▶ The problem
Write out every entry again exactly as it stands.

[Document structure recognition data]

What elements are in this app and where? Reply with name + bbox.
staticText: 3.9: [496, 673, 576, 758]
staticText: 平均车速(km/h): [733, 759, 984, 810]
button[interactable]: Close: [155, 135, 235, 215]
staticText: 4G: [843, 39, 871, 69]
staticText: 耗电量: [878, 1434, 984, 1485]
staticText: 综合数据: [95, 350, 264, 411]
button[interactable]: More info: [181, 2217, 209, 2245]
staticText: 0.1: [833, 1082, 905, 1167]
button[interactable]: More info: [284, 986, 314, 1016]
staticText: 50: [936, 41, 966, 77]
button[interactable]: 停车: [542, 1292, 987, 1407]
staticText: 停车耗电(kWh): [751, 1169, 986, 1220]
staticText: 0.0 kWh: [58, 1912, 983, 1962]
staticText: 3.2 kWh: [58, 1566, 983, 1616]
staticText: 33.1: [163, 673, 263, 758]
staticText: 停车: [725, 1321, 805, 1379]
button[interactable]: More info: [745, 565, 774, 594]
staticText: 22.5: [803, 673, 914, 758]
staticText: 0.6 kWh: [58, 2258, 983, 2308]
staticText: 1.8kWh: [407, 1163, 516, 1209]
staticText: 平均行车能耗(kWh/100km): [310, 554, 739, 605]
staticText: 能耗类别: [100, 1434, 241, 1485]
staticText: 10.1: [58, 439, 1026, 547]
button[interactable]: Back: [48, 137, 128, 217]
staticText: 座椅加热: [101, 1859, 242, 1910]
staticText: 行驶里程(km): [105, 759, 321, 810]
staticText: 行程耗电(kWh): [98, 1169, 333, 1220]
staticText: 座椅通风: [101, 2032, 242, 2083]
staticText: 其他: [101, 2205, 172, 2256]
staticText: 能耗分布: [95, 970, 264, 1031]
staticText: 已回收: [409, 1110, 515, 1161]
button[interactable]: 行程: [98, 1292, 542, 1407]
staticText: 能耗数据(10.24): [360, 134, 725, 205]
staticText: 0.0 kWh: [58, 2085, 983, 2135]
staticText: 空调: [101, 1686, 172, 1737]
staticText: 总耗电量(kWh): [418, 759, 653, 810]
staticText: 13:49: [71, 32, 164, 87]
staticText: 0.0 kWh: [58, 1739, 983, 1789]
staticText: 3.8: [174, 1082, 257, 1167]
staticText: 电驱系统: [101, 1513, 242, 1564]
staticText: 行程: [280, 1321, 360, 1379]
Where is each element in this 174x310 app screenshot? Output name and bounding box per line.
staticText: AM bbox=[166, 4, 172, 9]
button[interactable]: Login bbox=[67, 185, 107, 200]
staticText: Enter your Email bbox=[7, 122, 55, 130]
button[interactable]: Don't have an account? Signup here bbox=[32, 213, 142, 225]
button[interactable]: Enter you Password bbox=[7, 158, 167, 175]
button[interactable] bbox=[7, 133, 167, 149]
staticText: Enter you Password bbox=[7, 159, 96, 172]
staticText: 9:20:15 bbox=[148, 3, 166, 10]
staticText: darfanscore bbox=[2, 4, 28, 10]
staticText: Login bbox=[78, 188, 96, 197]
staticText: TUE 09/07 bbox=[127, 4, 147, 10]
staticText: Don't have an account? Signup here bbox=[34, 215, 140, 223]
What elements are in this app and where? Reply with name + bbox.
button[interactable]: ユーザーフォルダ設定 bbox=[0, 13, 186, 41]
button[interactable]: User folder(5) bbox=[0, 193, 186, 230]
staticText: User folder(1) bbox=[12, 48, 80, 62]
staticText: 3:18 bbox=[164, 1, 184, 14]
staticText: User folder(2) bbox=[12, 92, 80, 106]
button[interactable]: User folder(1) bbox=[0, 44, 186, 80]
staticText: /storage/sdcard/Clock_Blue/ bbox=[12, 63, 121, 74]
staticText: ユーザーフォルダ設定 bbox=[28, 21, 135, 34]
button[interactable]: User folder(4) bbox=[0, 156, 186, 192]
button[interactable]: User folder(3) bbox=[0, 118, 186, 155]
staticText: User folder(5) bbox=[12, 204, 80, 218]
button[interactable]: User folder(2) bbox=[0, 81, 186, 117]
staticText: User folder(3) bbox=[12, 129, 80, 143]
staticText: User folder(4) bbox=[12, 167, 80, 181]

▶ Answer section
What elements are in this app and where? Reply with name + bbox.
staticText: 3.9: [496, 673, 576, 758]
staticText: 平均车速(km/h): [733, 759, 984, 810]
button[interactable]: Close: [155, 135, 235, 215]
staticText: 4G: [843, 39, 871, 69]
staticText: 耗电量: [878, 1434, 984, 1485]
staticText: 综合数据: [95, 350, 264, 411]
button[interactable]: More info: [181, 2217, 209, 2245]
staticText: 0.1: [833, 1082, 905, 1167]
button[interactable]: More info: [284, 986, 314, 1016]
staticText: 50: [936, 41, 966, 77]
button[interactable]: 停车: [542, 1292, 987, 1407]
staticText: 停车耗电(kWh): [751, 1169, 986, 1220]
staticText: 0.0 kWh: [58, 1912, 983, 1962]
staticText: 3.2 kWh: [58, 1566, 983, 1616]
staticText: 33.1: [163, 673, 263, 758]
staticText: 停车: [725, 1321, 805, 1379]
button[interactable]: More info: [745, 565, 774, 594]
staticText: 22.5: [803, 673, 914, 758]
staticText: 0.6 kWh: [58, 2258, 983, 2308]
staticText: 1.8kWh: [407, 1163, 516, 1209]
staticText: 平均行车能耗(kWh/100km): [310, 554, 739, 605]
staticText: 能耗类别: [100, 1434, 241, 1485]
staticText: 10.1: [58, 439, 1026, 547]
button[interactable]: Back: [48, 137, 128, 217]
staticText: 座椅加热: [101, 1859, 242, 1910]
staticText: 行驶里程(km): [105, 759, 321, 810]
staticText: 行程耗电(kWh): [98, 1169, 333, 1220]
staticText: 座椅通风: [101, 2032, 242, 2083]
staticText: 其他: [101, 2205, 172, 2256]
staticText: 能耗分布: [95, 970, 264, 1031]
staticText: 已回收: [409, 1110, 515, 1161]
button[interactable]: 行程: [98, 1292, 542, 1407]
staticText: 能耗数据(10.24): [360, 134, 725, 205]
staticText: 0.0 kWh: [58, 2085, 983, 2135]
staticText: 空调: [101, 1686, 172, 1737]
staticText: 总耗电量(kWh): [418, 759, 653, 810]
staticText: 13:49: [71, 32, 164, 87]
staticText: 0.0 kWh: [58, 1739, 983, 1789]
staticText: 3.8: [174, 1082, 257, 1167]
staticText: 电驱系统: [101, 1513, 242, 1564]
staticText: 行程: [280, 1321, 360, 1379]
Where is each element in this 174x310 app screenshot? Output name and bounding box per line.
staticText: AM bbox=[166, 4, 172, 9]
button[interactable]: Login bbox=[67, 185, 107, 200]
staticText: Enter your Email bbox=[7, 122, 55, 130]
button[interactable]: Don't have an account? Signup here bbox=[32, 213, 142, 225]
button[interactable]: Enter you Password bbox=[7, 158, 167, 175]
button[interactable] bbox=[7, 133, 167, 149]
staticText: Enter you Password bbox=[7, 159, 96, 172]
staticText: 9:20:15 bbox=[148, 3, 166, 10]
staticText: darfanscore bbox=[2, 4, 28, 10]
staticText: Login bbox=[78, 188, 96, 197]
staticText: TUE 09/07 bbox=[127, 4, 147, 10]
staticText: Don't have an account? Signup here bbox=[34, 215, 140, 223]
What elements are in this app and where? Reply with name + bbox.
button[interactable]: ユーザーフォルダ設定 bbox=[0, 13, 186, 41]
button[interactable]: User folder(5) bbox=[0, 193, 186, 230]
staticText: User folder(1) bbox=[12, 48, 80, 62]
staticText: 3:18 bbox=[164, 1, 184, 14]
staticText: User folder(2) bbox=[12, 92, 80, 106]
button[interactable]: User folder(1) bbox=[0, 44, 186, 80]
staticText: /storage/sdcard/Clock_Blue/ bbox=[12, 63, 121, 74]
staticText: ユーザーフォルダ設定 bbox=[28, 21, 135, 34]
button[interactable]: User folder(4) bbox=[0, 156, 186, 192]
button[interactable]: User folder(3) bbox=[0, 118, 186, 155]
staticText: User folder(5) bbox=[12, 204, 80, 218]
button[interactable]: User folder(2) bbox=[0, 81, 186, 117]
staticText: User folder(3) bbox=[12, 129, 80, 143]
staticText: User folder(4) bbox=[12, 167, 80, 181]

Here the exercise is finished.